Your post Friday, Walter, on whether the Framers really believed a criminal defendant might “enjoy” cross-examining the witnesses against him, reminded me that I spent some time after that colloquy trying to figure out exactly what James Madison really would have thought of Mortal Kombat, Postal 2, Thrill Kill, and even Grand Theft Auto (or, at Stanford Professor Pam Karlan’s suggestion, Grand Theft Horse and Buggy). Nothing to be found on any of these games, Angry Birds, or even the idea of the idea of these games in the Federalist Papers, which may serve to explain why the opinions in this case have taken so long to produce. There is a wonderful old rabbinic story about Moses paying a visit to a very famous academy at which the Torah was being taught, centuries after his death. The upshot is that Moses couldn’t figure out what was going on in the lesson, even though it was he who had been given the Torah in the first place. That’s always the story that comes to mind when I imagine James Madison eavesdropping on an earnest conversation about whether working mothers can adequately supervise the video gaming habits of their young children in the absence—as Justice Kennedy noted at oral argument—of the television V-chip. Who knows what the Framers would have thought of any of this?

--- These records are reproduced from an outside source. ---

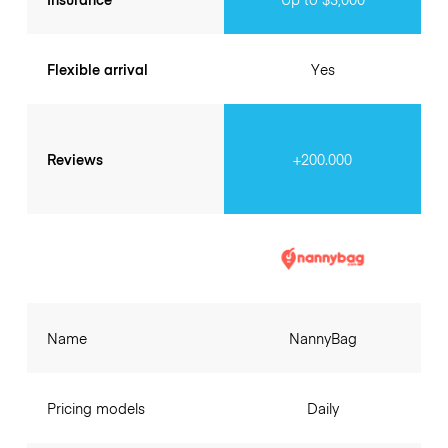
Flexible arrival
Yes
Reviews
+200.000
Name
NannyBag
Pricing models
Daily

The legal news this weekend included New York’s decision to legalize gay marriage, Chief Justice John Robert’s objections to putting cameras into the courtroom; disputed reports of fisticuffs at the Wisconsin Supreme Court, and reports of increasingly draconian state abortion regulations. Whatever the Framers would have done with any of these questions is almost absurd to try to imagine. Well, maybe not the fisticuffs. Looking forward to your thoughts on today’s decisions.